Database sharding is like splitting a huge library into multiple smaller libraries 📚. Instead of having one massive building that gets crowded, you create several specialized branches - each handling a portion of the books!

In Python terms, sharding means distributing your data across multiple database servers (shards) based on a sharding key. This means you can:

✨ Scale horizontally by adding more servers
🚀 Improve query performance by reducing data per server
🛡️ Increase availability with distributed architecture

💡 Why Use Database Sharding?

Here’s why developers love sharding:

Infinite Scalability 🚀: Add more shards as your data grows
Better Performance ⚡: Queries run faster on smaller datasets
Fault Isolation 🛡️: One shard failure doesn’t affect others
Cost Efficiency 💰: Use commodity hardware instead of supercomputers

Real-world example: Imagine building a social media platform 📱. With sharding, you can distribute users across multiple databases based on their location or user ID, ensuring fast response times globally!

🔧 Basic Syntax and Usage

📝 Simple Example

Let’s start with a friendly example of a basic sharding implementation:

# 👋 Hello, Sharding!
import hashlib
from typing import Dict, List, Any

class DatabaseShard:
    """🎨 Represents a single database shard"""
    def __init__(self, shard_id: str):
        self.shard_id = shard_id
        self.data: Dict[str, Any] = {}  # 📦 Simple in-memory storage
    
    def insert(self, key: str, value: Any) -> None:
        """✨ Insert data into this shard"""
        self.data[key] = value
        print(f"💾 Inserted {key} into shard {self.shard_id}")
    
    def get(self, key: str) -> Any:
        """🔍 Retrieve data from this shard"""
        return self.data.get(key)

class ShardManager:
    """🎯 Manages multiple database shards"""
    def __init__(self, num_shards: int):
        self.shards = [
            DatabaseShard(f"shard_{i}") 
            for i in range(num_shards)
        ]
        print(f"🚀 Created {num_shards} shards!")
    
    def get_shard(self, key: str) -> DatabaseShard:
        """🎲 Determine which shard holds this key"""
        # Using consistent hashing 🔄
        hash_value = int(hashlib.md5(key.encode()).hexdigest(), 16)
        shard_index = hash_value % len(self.shards)
        return self.shards[shard_index]
    
    def insert(self, key: str, value: Any) -> None:
        """➕ Insert data into appropriate shard"""
        shard = self.get_shard(key)
        shard.insert(key, value)
    
    def get(self, key: str) -> Any:
        """🔍 Get data from appropriate shard"""
        shard = self.get_shard(key)
        return shard.get(key)

# 🎮 Let's use it!
manager = ShardManager(3)
manager.insert("user_123", {"name": "Alice", "emoji": "👩‍💻"})
manager.insert("user_456", {"name": "Bob", "emoji": "👨‍💼"})
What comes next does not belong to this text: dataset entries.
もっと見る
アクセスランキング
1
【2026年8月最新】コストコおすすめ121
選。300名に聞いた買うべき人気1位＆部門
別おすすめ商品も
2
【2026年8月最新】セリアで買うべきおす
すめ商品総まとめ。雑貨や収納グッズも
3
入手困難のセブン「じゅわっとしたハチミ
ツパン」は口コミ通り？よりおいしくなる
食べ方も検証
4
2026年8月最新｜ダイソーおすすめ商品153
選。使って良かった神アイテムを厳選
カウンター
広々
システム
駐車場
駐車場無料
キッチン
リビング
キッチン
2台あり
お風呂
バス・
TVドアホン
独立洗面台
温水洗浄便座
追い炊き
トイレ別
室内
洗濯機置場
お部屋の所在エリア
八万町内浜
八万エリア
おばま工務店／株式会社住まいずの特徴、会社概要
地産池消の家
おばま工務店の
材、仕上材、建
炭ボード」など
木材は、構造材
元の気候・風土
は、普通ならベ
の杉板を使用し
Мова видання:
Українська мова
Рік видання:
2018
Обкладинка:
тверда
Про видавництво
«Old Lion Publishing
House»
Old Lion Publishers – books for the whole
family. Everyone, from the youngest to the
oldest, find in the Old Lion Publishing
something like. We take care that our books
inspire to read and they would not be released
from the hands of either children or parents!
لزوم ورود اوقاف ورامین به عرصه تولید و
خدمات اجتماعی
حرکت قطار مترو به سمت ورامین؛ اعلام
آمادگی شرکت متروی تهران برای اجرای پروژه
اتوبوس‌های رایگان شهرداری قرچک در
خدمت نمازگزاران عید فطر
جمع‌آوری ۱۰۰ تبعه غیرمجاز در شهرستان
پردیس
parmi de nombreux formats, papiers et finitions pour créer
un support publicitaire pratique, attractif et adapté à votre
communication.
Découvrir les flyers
💡 Explanation: Notice how we use consistent hashing to determine which shard stores each piece of data. The hash function ensures even distribution across shards!

🎯 Common Patterns

Here are sharding patterns you’ll use in production:

# 🏗️ Pattern 1: Range-based sharding
class RangeShardManager:
    """📊 Shards data based on ranges"""
    def __init__(self):
        self.shards = {
            "A-H": DatabaseShard("shard_1"),  # 🅰️ Names A-H
            "I-P": DatabaseShard("shard_2"),  # 🅱️ Names I-P
            "Q-Z": DatabaseShard("shard_3")   # 🅾️ Names Q-Z
        }
    
    def get_shard_by_name(self, name: str) -> DatabaseShard:
        first_letter = name[0].upper()
        if "A" <= first_letter <= "H":
            return self.shards["A-H"]
        elif "I" <= first_letter <= "P":
            return self.shards["I-P"]
        else:
            return self.shards["Q-Z"]

# 🎨 Pattern 2: Geographic sharding
class GeoShardManager:
    """🌍 Shards data by geographic location"""
    def __init__(self):
        self.region_shards = {
            "US": DatabaseShard("us_shard"),    # 🇺🇸
            "EU": DatabaseShard("eu_shard"),    # 🇪🇺
            "ASIA": DatabaseShard("asia_shard") # 🌏
        }
    
    def get_shard_by_region(self, region: str) -> DatabaseShard:
        return self.region_shards.get(region, self.region_shards["US"])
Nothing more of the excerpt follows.